▶ [ASSIGNMENT]: Every line in the records below between the one holding "Local Election 2026: results" and the one holding "Local Election 2026: Barnet", inclusive, is to be set down exactly; all other lines are to be left out.

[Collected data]
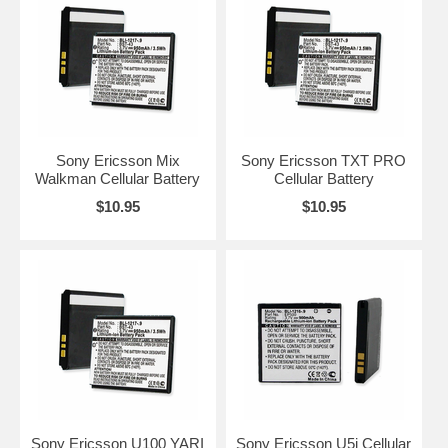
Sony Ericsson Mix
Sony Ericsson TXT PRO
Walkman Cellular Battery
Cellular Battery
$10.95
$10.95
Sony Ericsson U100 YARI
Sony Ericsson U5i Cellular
* * *
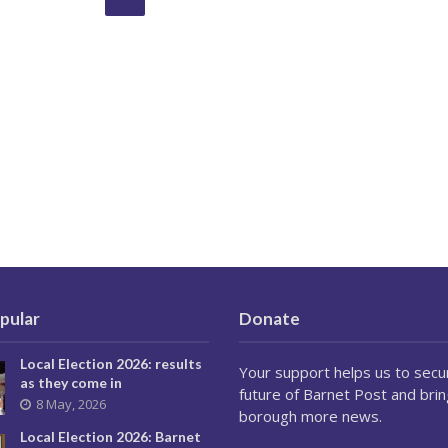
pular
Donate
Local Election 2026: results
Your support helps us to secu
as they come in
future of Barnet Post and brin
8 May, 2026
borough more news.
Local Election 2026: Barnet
==
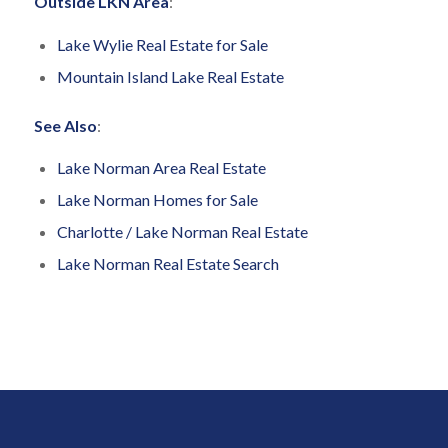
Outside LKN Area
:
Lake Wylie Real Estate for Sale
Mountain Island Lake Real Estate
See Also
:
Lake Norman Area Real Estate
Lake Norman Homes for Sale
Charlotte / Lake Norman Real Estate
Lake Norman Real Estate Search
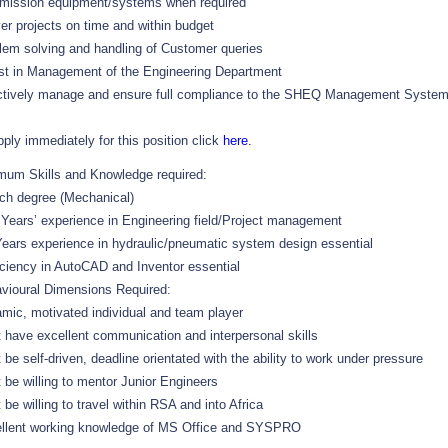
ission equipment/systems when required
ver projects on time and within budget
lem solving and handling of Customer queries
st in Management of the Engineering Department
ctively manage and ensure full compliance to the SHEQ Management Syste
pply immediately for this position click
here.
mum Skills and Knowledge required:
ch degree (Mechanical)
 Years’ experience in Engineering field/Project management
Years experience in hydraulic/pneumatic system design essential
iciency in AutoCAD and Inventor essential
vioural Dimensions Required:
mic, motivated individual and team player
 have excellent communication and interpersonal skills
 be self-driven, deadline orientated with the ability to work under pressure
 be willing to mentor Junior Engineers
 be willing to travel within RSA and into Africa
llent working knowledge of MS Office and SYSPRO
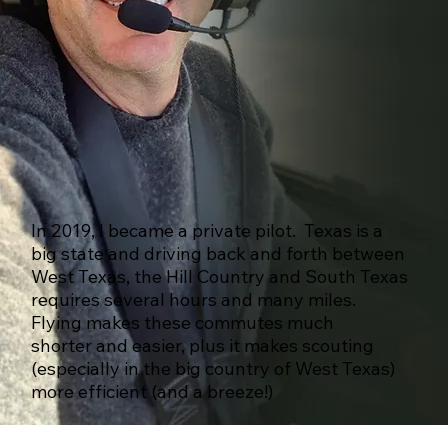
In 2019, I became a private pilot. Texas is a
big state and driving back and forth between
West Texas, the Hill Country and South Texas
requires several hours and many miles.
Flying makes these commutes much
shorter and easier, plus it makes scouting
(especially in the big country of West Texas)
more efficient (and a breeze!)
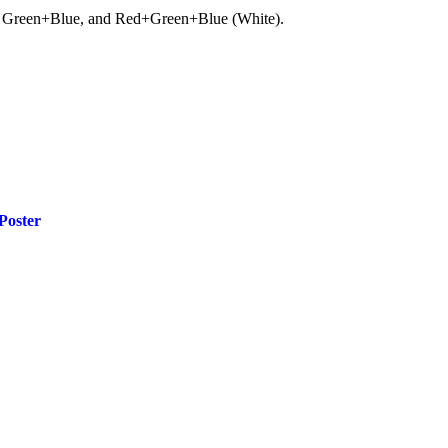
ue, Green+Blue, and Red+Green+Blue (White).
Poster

▶ [OUTPUT OF THE EXERCISE]:
Local Election 2026: results
Your support helps us to secu
as they come in
future of Barnet Post and brin
8 May, 2026
borough more news.
Local Election 2026: Barnet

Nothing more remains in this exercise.